Multiple estimations can be a chore to set up. Varying
left-hand-sides (LHS), right-hand-sides (RHS) or samples require either
many lines of code, or loops with formula/data manipulation. The package
fixest
simplifies multiple estimations by providing an
optimized procedure along with a clear and concise syntax.

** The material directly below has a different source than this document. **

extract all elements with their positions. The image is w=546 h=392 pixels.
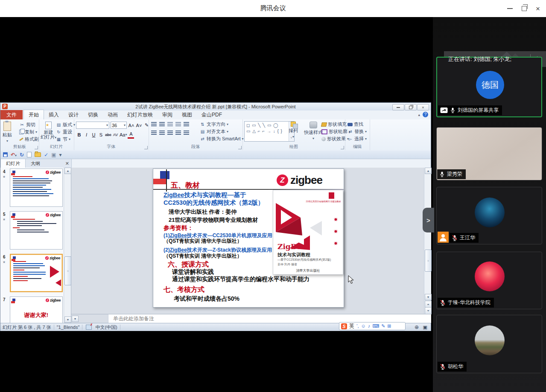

On the one hand, stepwise functions facilitate the sequential inclusion of variables in the RHS or in the fixed-effects part of the formula. On the other hand, intuitive methods are introduced to manipulate the results from multiple estimations, making it easy to visualize or export any wanted set of results.
What does a multiple estimation look like? Let’s give it a try:
base = iris
names(base) = c("y1", "y2", "x1", "x2", "species")
res_multi = feols(c(y1, y2) ~ x1 + csw(x2, x2^2) | sw0(species), base, fsplit = ~species)
With the previous line of code (90 characters long), we have just performed 32 estimations: eight different functional forms on four different samples.
The previous code leads to the following results:
## sample fixef lhs rhs (Intercept) x1
## 1 Full sample 1 y1 x1 + x2 4.19*** (0.104) 0.542*** (0.076)
## 2 Full sample 1 y1 x1 + x2 + I(x2^2) 4.27*** (0.101) 0.719*** (0.082)
## 3 Full sample 1 y2 x1 + x2 3.59*** (0.103) -0.257*** (0.066)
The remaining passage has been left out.